Aan moederskant had zij een beroemde voorvader, namelijk Pierre Jacques Osten (1758-1814). Hij was een echte vechtersbaas, streed mee in de Brabantse omwenteling en werd later zelfs generaal in het leger van Napoleon.
Maar onze Justina Cornelia was een stuk vredelievender.
Op 11 maart 1811 trad zij als novice in bij de Zusters van Liefde van Jezus en Maria in het klooster Terhaegen in de Molenaarstraat in Gent. De congregatie werd op dat moment nog bestuurd door haar stichter erekanunnik Petrus Jozef Triest.
Op 25 juni 1812 sprak zij haar heilige geloften uit en kreeg de kloosternaam Bonaventura. Ze verhuisde naar het landelijke Lovendegem waar de congregatie gesticht werd en deed daar dienst als keukenzuster.
In 1818 werd zij vervolgens naar het ‘Zothuis’ in Gent gestuurd waar zij maar liefst zeventig jaar met veel toewijding en trouw dienst deed.
Dit ‘Zothuis’ of ‘Weesenhuys voor vrouwen’ werd in 1605 door de stad Gent gesticht in een uithoek nabij de Zandpoort (Sottepoort). In de 19de eeuw was dit langs de Korte Violettelei en de Bestormstraat (nu Zandpoortstraat/Sint-Martensstraat).

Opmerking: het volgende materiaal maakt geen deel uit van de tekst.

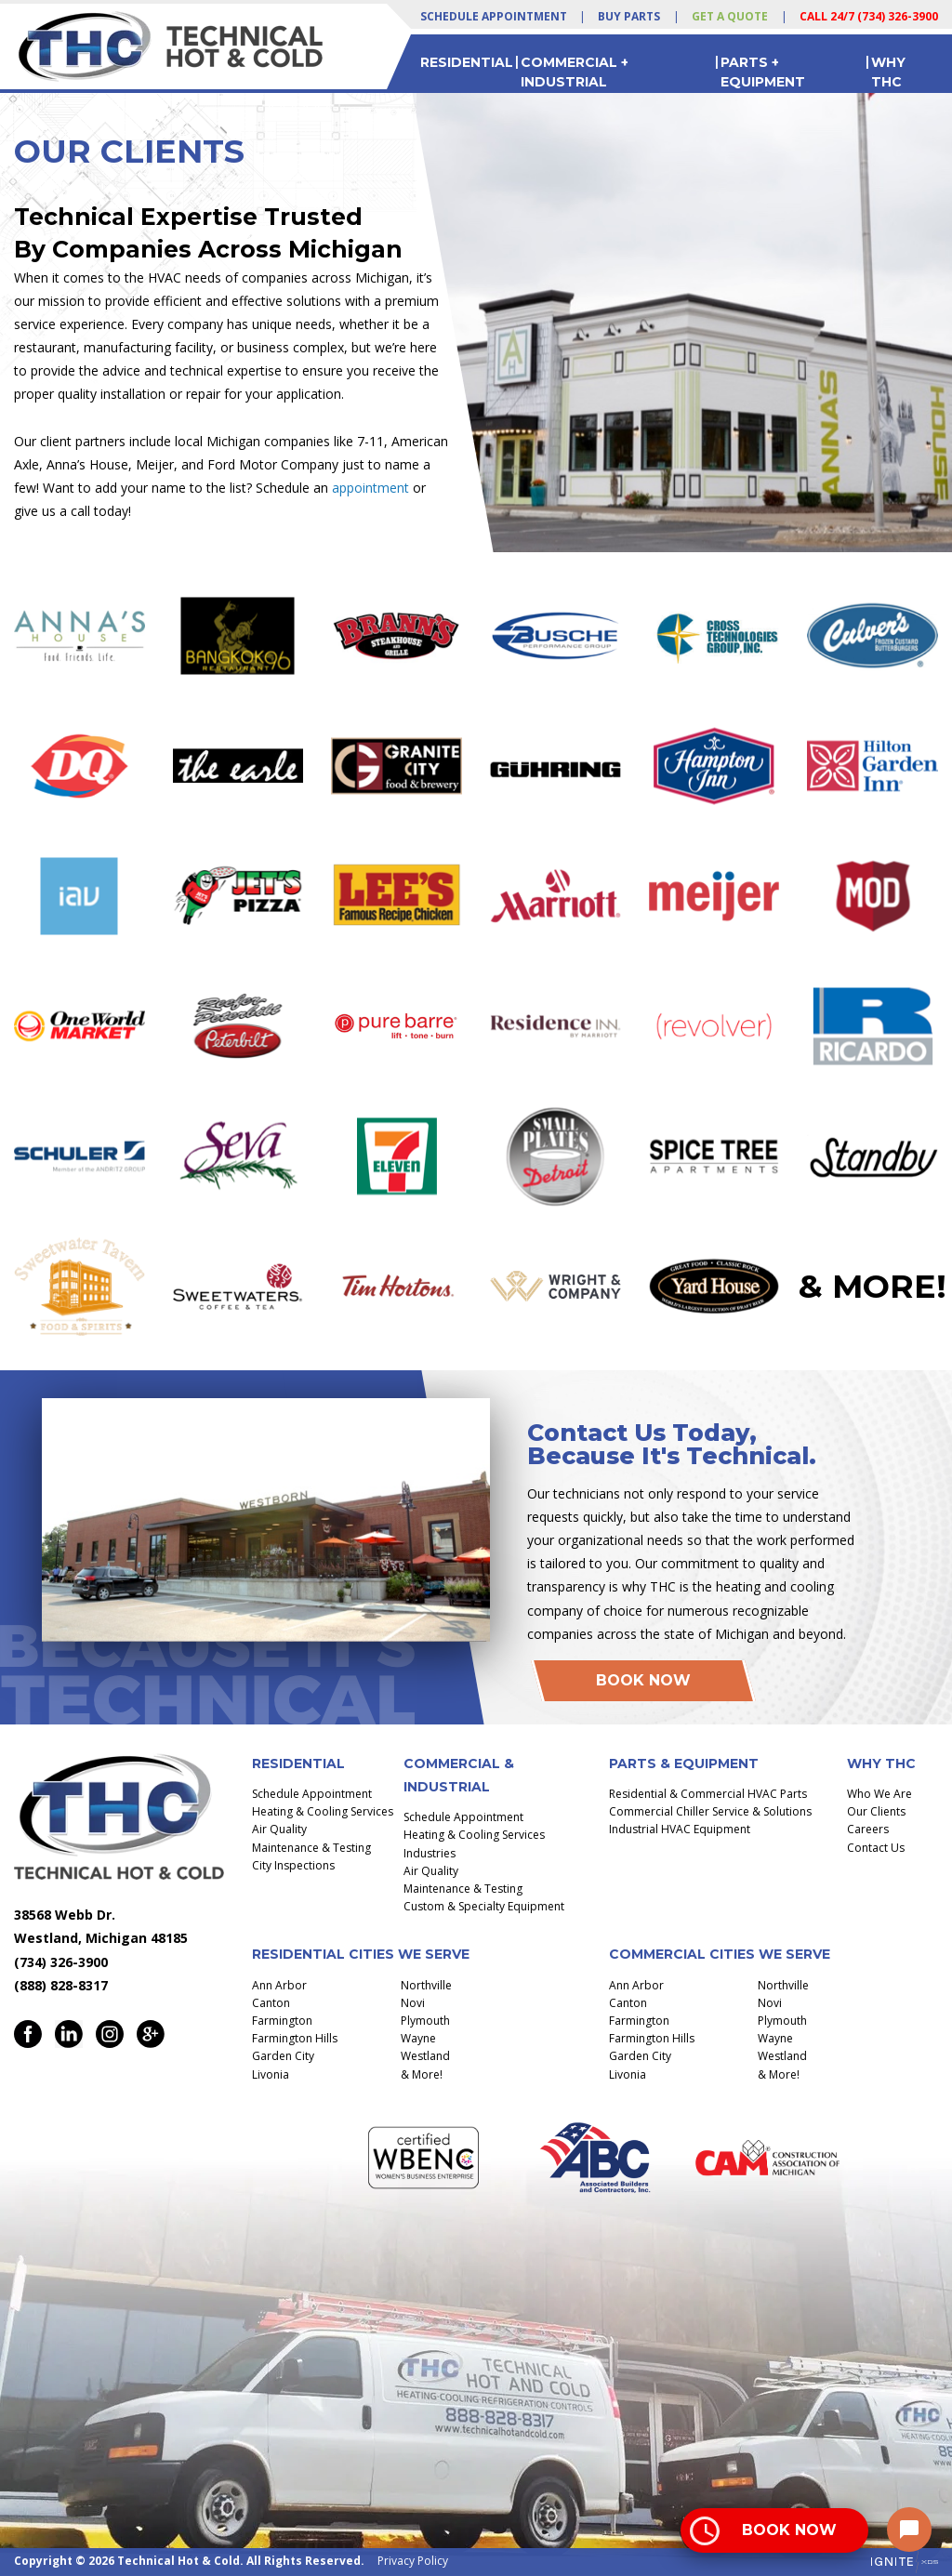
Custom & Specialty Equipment (483, 1906)
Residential (466, 62)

In 1808 bracht Triest op verzoek van het stadsbestuur een werkbezoek aan het Duivelsteen en het klooster van de Alexianen waar geesteszieke mannen verbleven en ook aan het Weesenhuys voor de vrouwen later gekend als het Sint-Jozefshuis. Hij was ontsteld door de toestanden die hij er aantrof. Sommige geesteszieken werden geketend en verbleven er in onmenselijke hygiënische omstandigheden. Verpleging bleef al geheel achterwege. Toezicht was uitbesteed aan onbekwaam personeel van laag allooi.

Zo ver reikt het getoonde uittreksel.